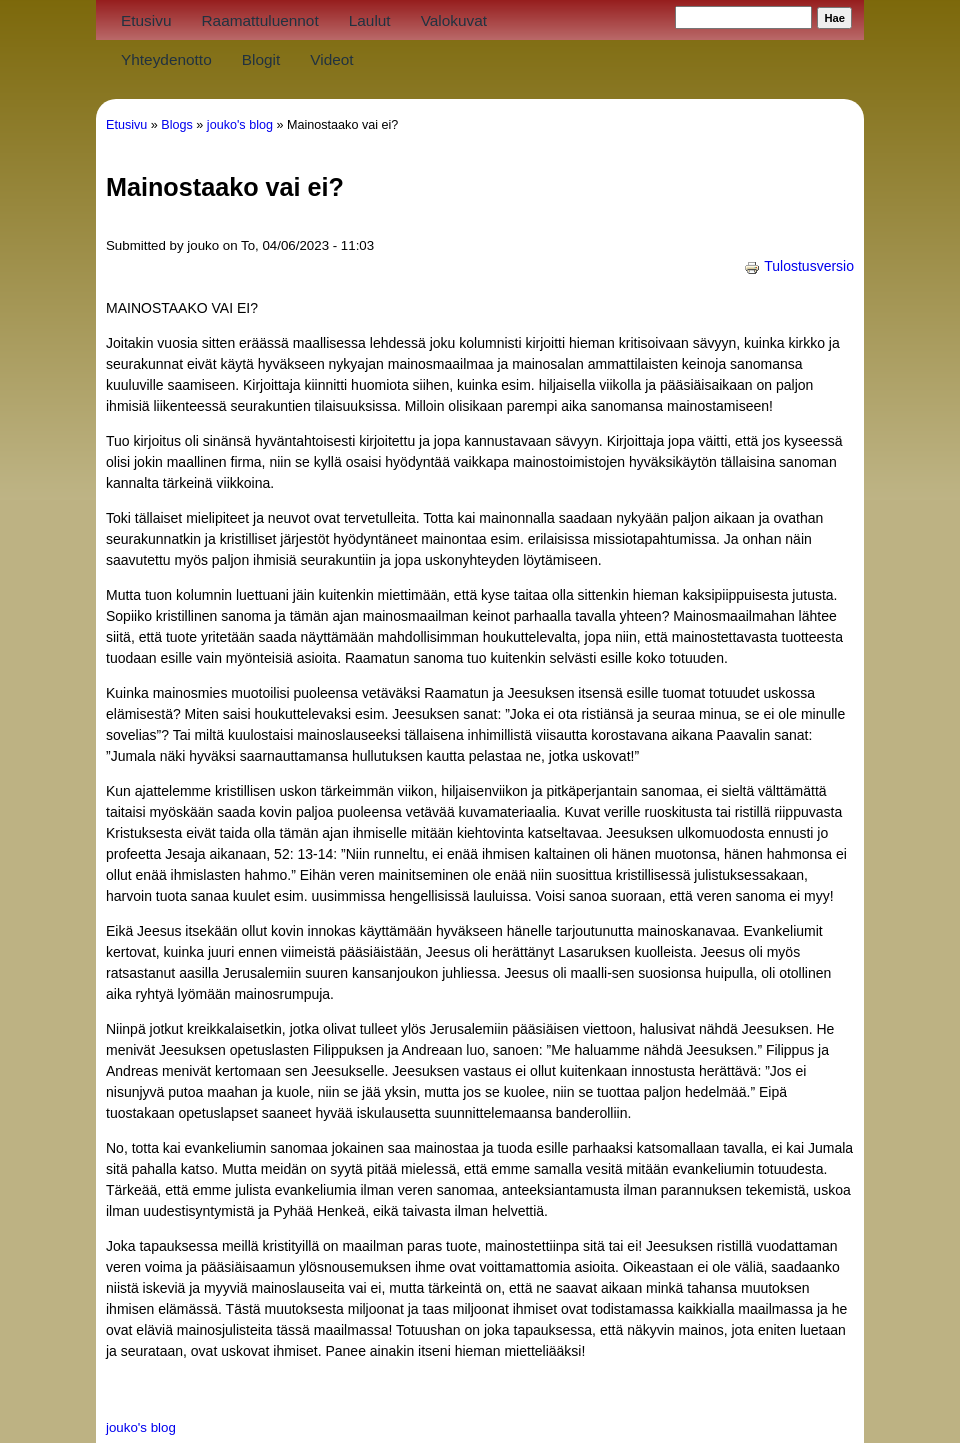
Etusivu (146, 20)
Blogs (177, 125)
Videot (331, 59)
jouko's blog (240, 125)
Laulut (370, 20)
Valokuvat (454, 20)
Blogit (261, 59)
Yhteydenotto (166, 59)
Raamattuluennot (259, 20)
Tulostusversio (799, 266)
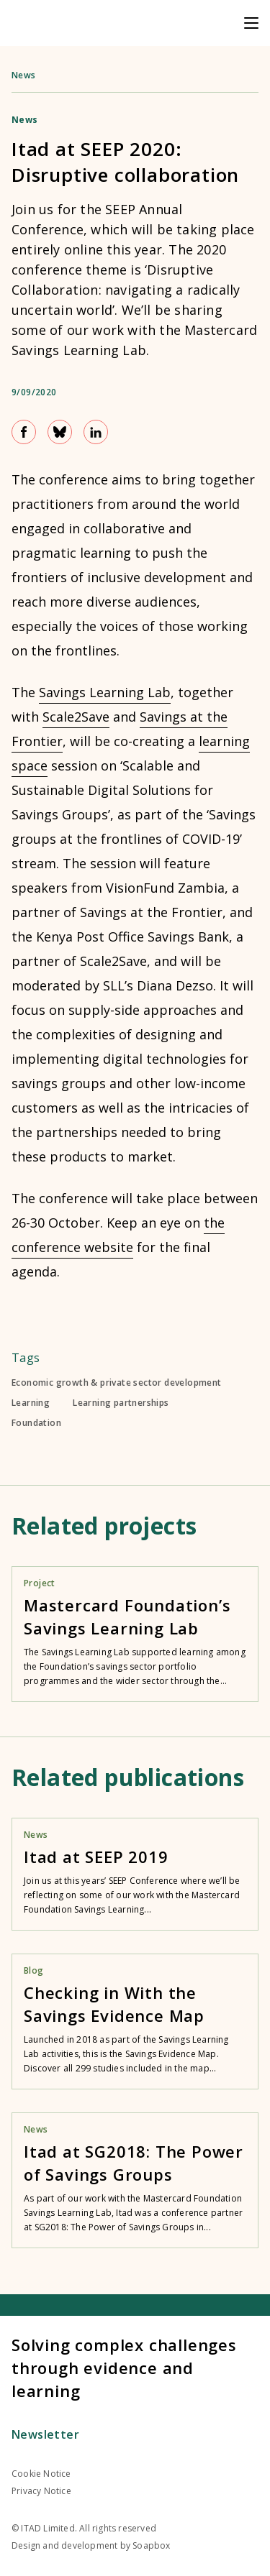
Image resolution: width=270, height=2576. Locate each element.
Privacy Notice (41, 2491)
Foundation (36, 1423)
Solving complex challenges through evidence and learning (124, 2367)
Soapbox (151, 2545)
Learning (31, 1403)
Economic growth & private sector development (117, 1383)
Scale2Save (75, 716)
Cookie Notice (41, 2473)
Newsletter (45, 2434)
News (24, 75)
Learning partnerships (120, 1403)
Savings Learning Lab (105, 692)
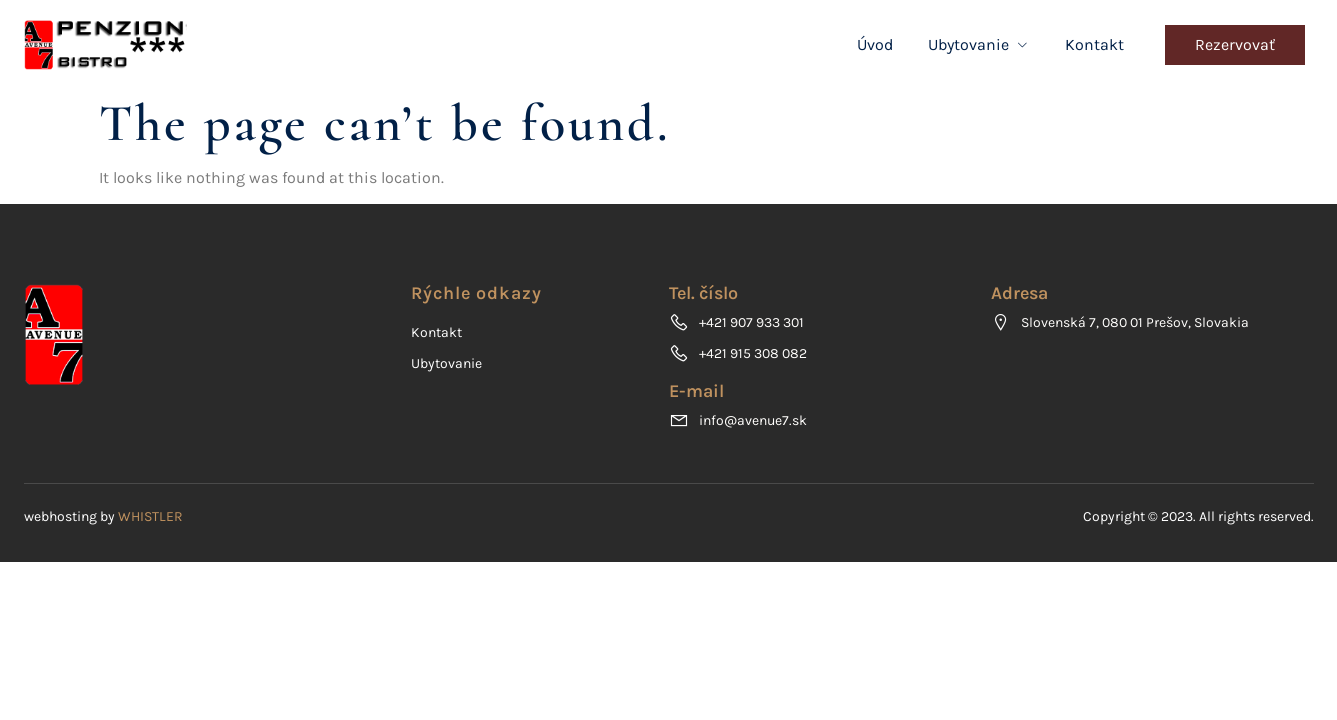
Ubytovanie (979, 44)
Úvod (875, 44)
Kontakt (1094, 44)
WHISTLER (150, 516)
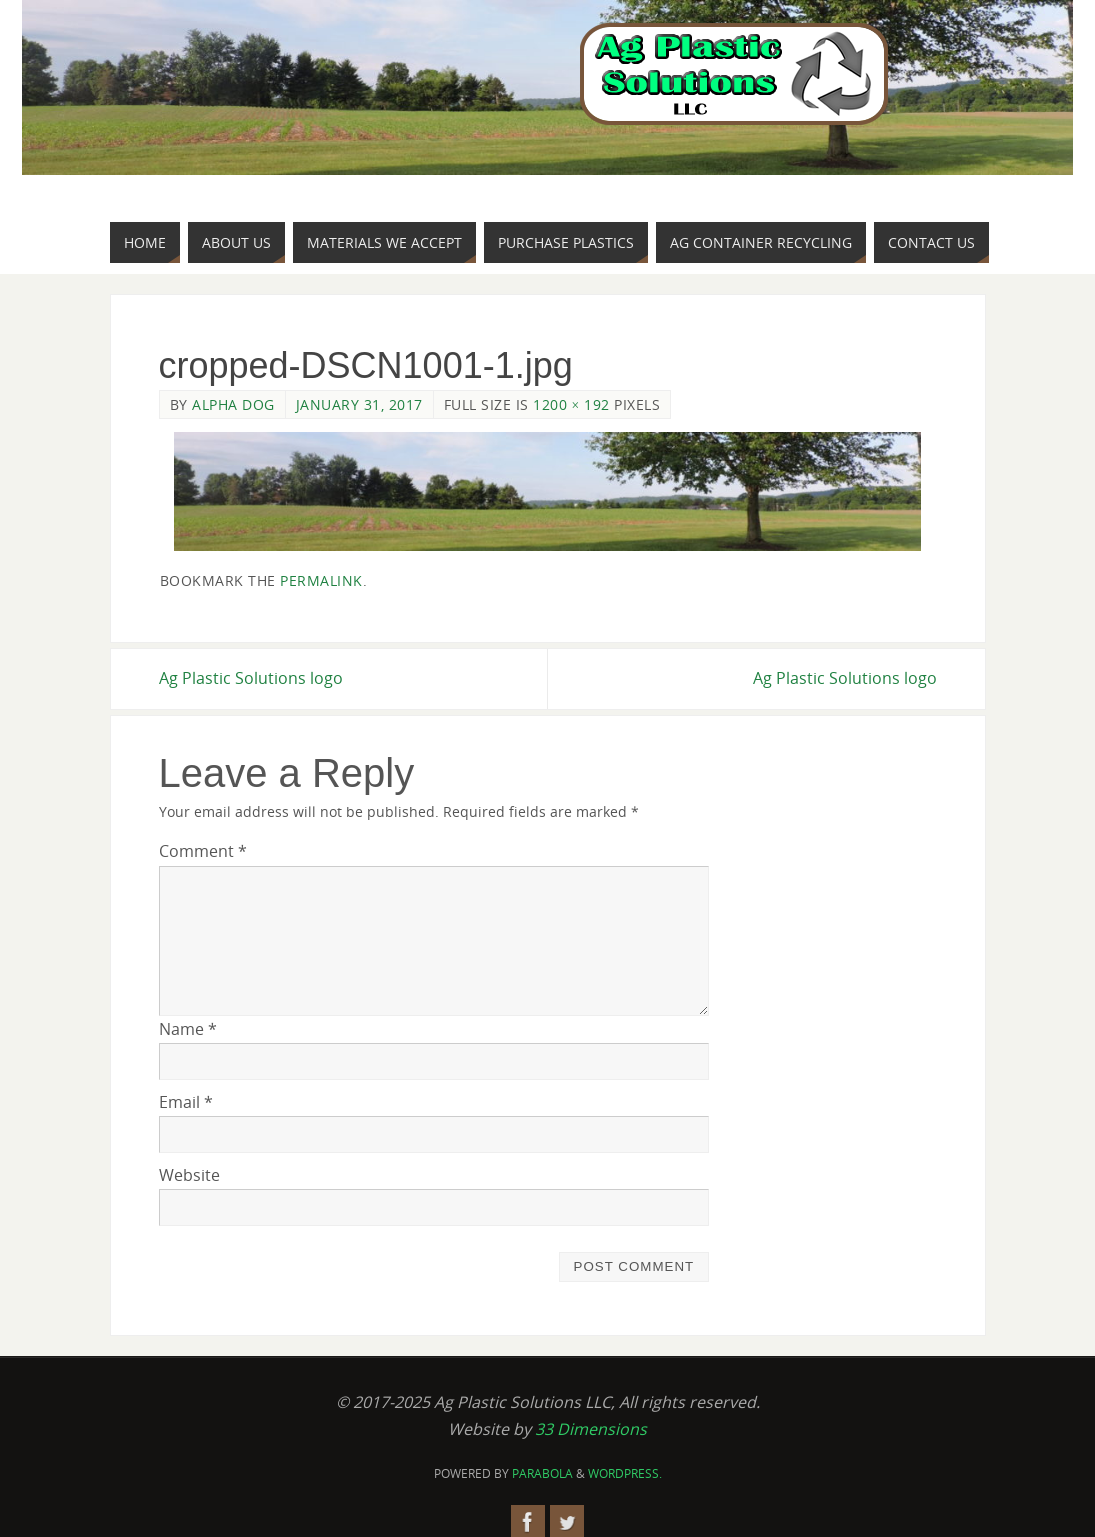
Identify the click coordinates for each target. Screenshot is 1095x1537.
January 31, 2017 (359, 404)
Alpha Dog (233, 404)
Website (189, 1175)
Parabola (542, 1473)
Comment (203, 851)
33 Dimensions (591, 1429)
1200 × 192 (571, 404)
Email (186, 1102)
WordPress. (625, 1473)
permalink (321, 580)
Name (188, 1029)
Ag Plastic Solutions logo (251, 678)
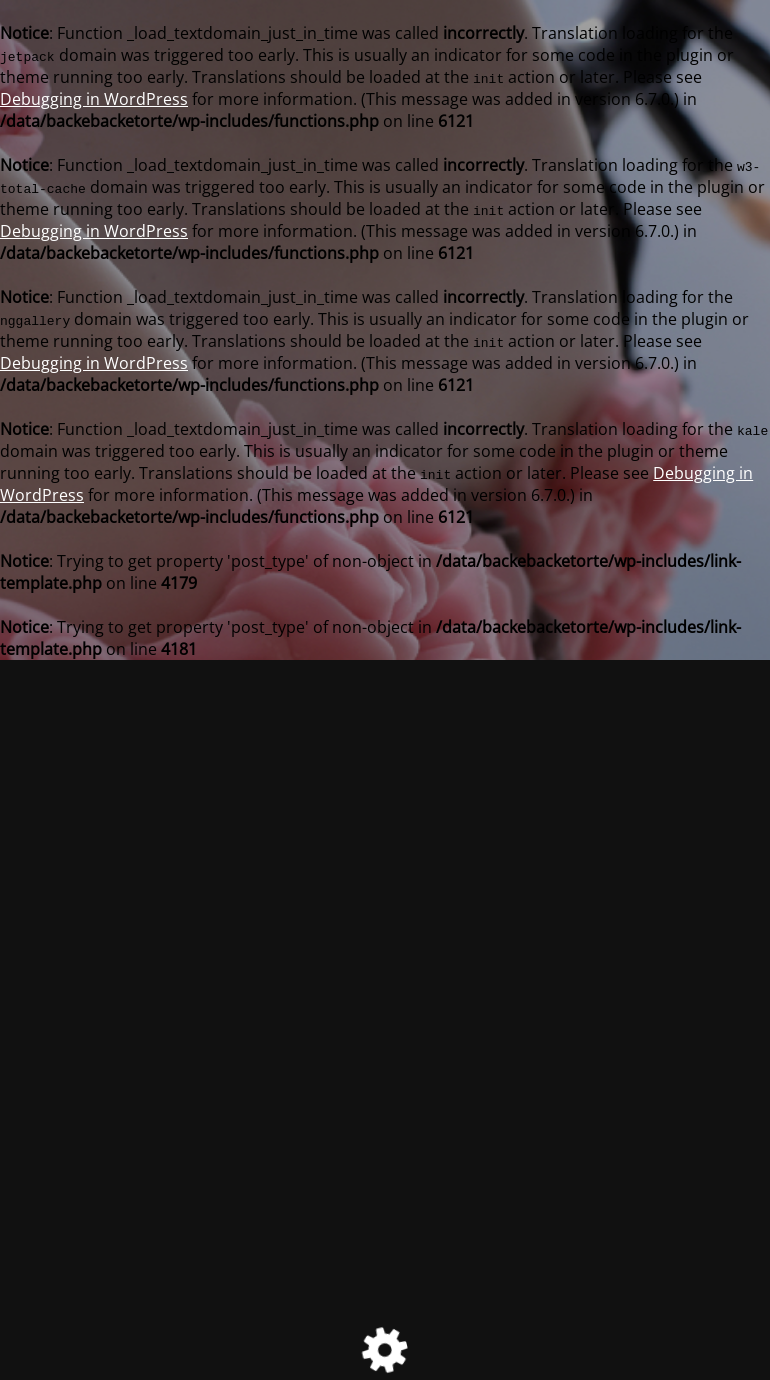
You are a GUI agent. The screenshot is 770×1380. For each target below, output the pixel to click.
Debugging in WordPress (94, 99)
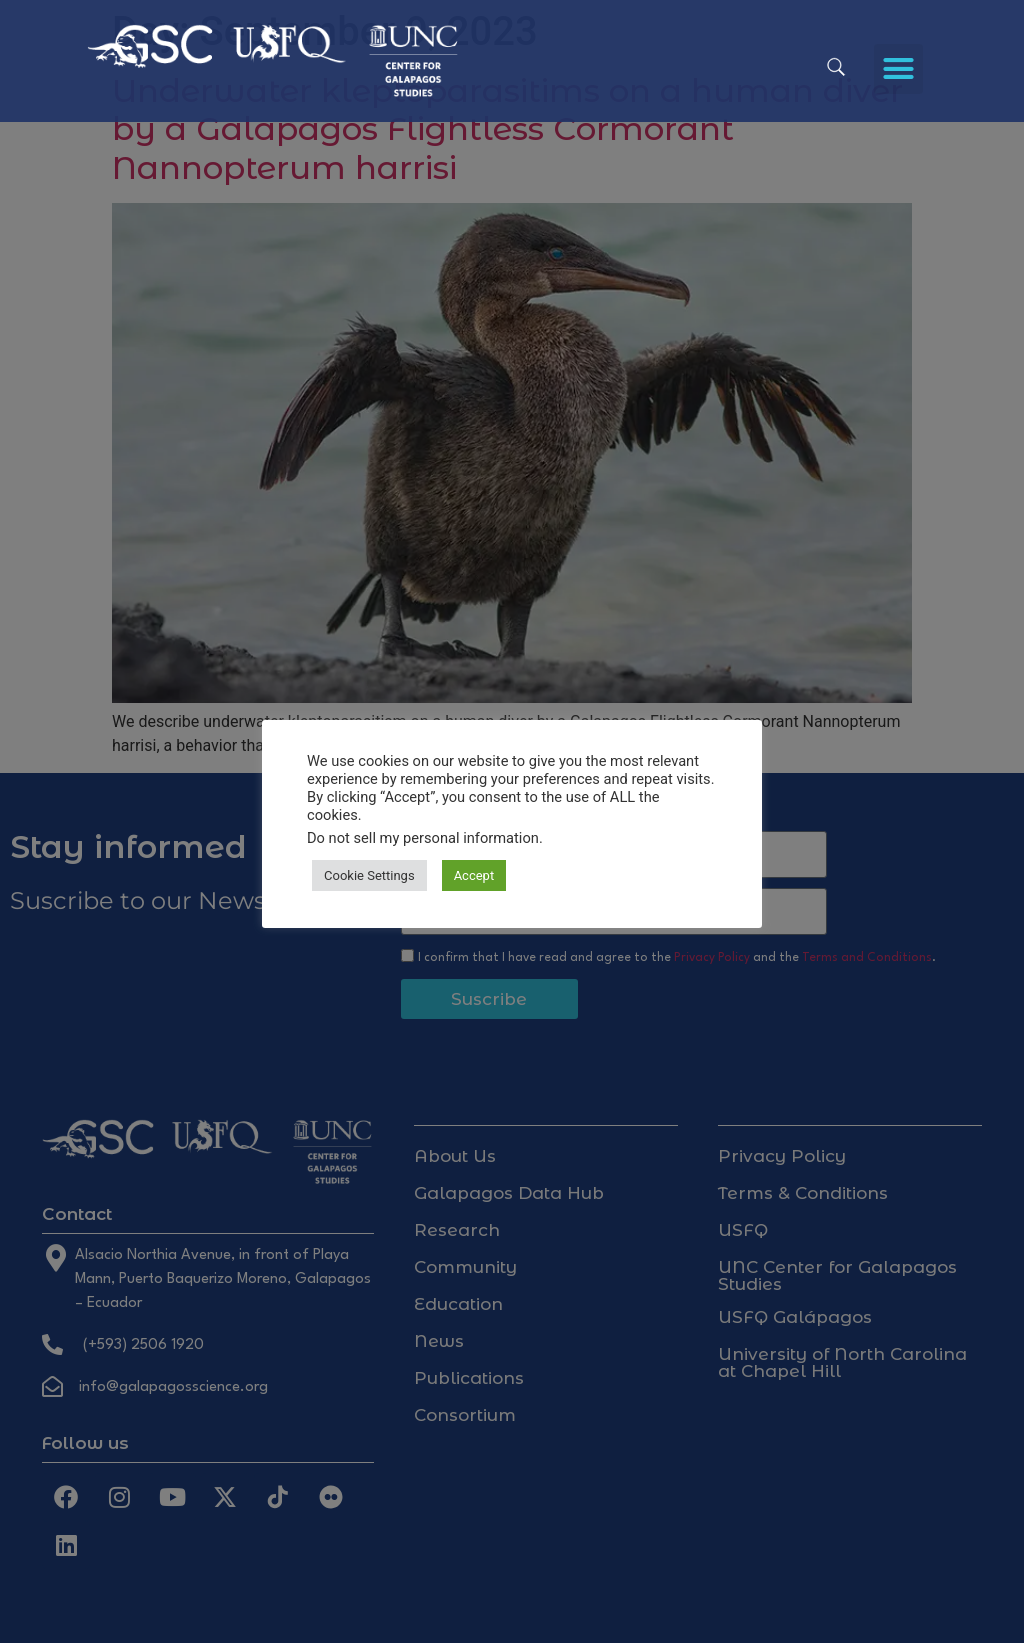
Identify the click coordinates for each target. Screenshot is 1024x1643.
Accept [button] (474, 875)
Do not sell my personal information (423, 838)
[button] (899, 69)
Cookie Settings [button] (369, 875)
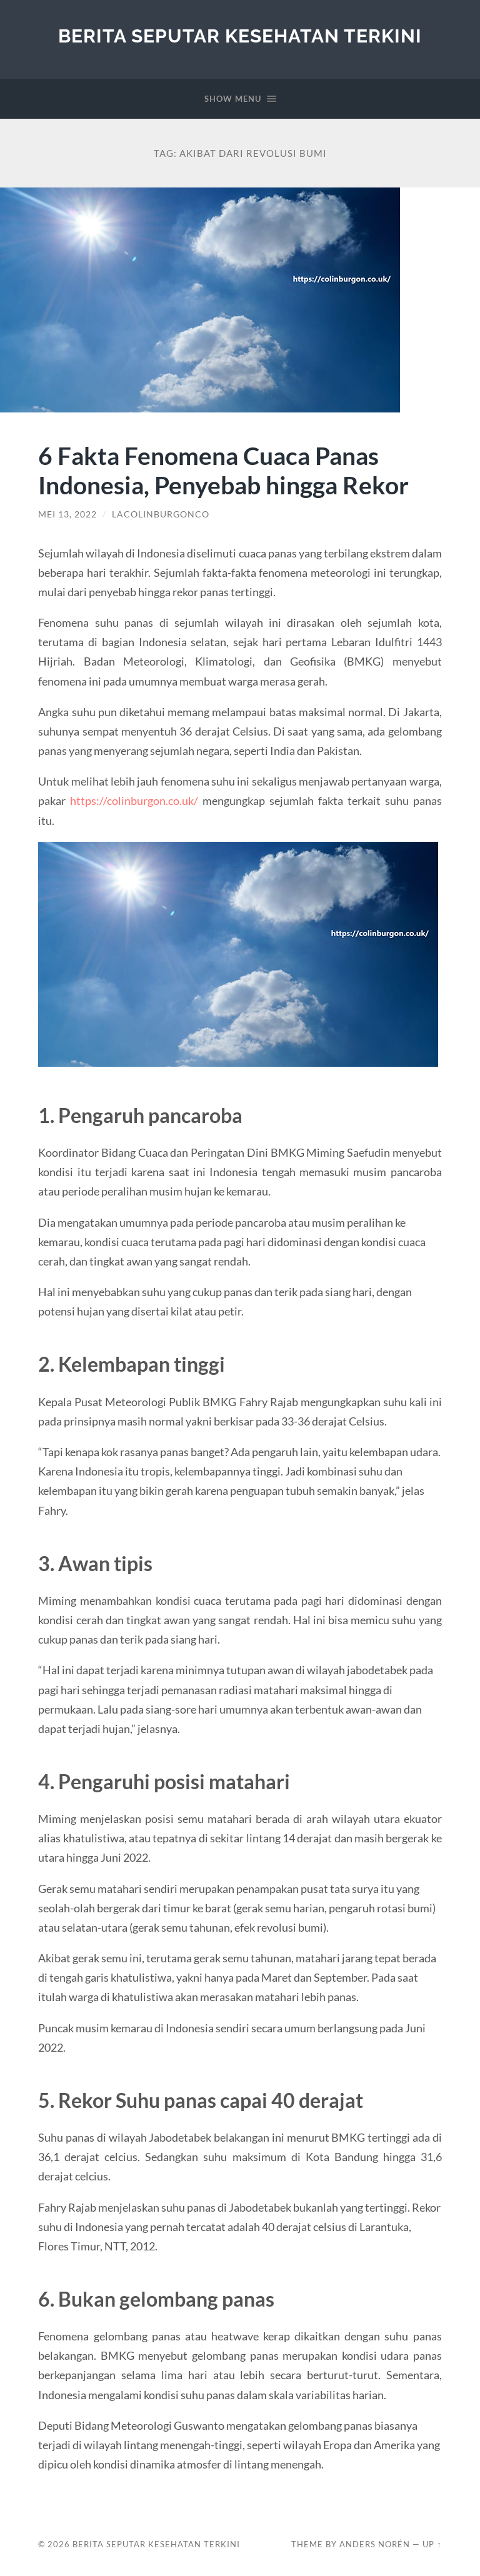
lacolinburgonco (160, 514)
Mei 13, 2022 (67, 514)
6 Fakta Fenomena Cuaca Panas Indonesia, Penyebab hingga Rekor (223, 470)
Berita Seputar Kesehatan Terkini (240, 36)
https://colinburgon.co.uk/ (134, 800)
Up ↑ (431, 2544)
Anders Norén (374, 2544)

****

Word for word, print the material above, but without its pictures.

Etusivu (146, 20)
Blogs (177, 125)
Videot (331, 59)
jouko's blog (240, 125)
Laulut (370, 20)
Valokuvat (454, 20)
Blogit (261, 59)
Yhteydenotto (166, 59)
Raamattuluennot (259, 20)
Tulostusversio (799, 266)
Image resolution: width=270, height=2576. Locate each element.
Privacy Notice (41, 2491)
Foundation (36, 1423)
Solving complex challenges through evidence and learning (124, 2367)
Soapbox (151, 2545)
Learning (31, 1403)
Economic growth & private sector development (117, 1383)
Scale2Save (75, 716)
Cookie Notice (41, 2473)
Newsletter (45, 2434)
News (24, 75)
Learning partnerships (120, 1403)
Savings Learning Lab (105, 692)
Ubytovanie (979, 44)
Úvod (875, 44)
Kontakt (1094, 44)
WHISTLER (150, 516)
Identify the click coordinates for each target. Screenshot is 1095x1537.
January 31, 2017 (359, 404)
Alpha Dog (233, 404)
Website (189, 1175)
Parabola (542, 1473)
Comment (203, 851)
33 Dimensions (591, 1429)
1200 × 192 (571, 404)
Email (186, 1102)
WordPress. (625, 1473)
permalink (321, 580)
Name (188, 1029)
Ag Plastic Solutions logo (251, 678)
You are a GUI agent. The screenshot is 770×1380. For each target below, output the pixel to click.
Debugging in WordPress (94, 99)
Identify the click coordinates for each target. Screenshot is 1024x1643.
Accept [button] (474, 875)
Do not sell my personal information (423, 838)
[button] (899, 69)
Cookie Settings [button] (369, 875)
lacolinburgonco (160, 514)
Mei 13, 2022 (67, 514)
6 Fakta Fenomena Cuaca Panas Indonesia, Penyebab hingga Rekor (223, 470)
Berita Seputar Kesehatan Terkini (240, 36)
https://colinburgon.co.uk/ (134, 800)
Up ↑ (431, 2544)
Anders Norén (374, 2544)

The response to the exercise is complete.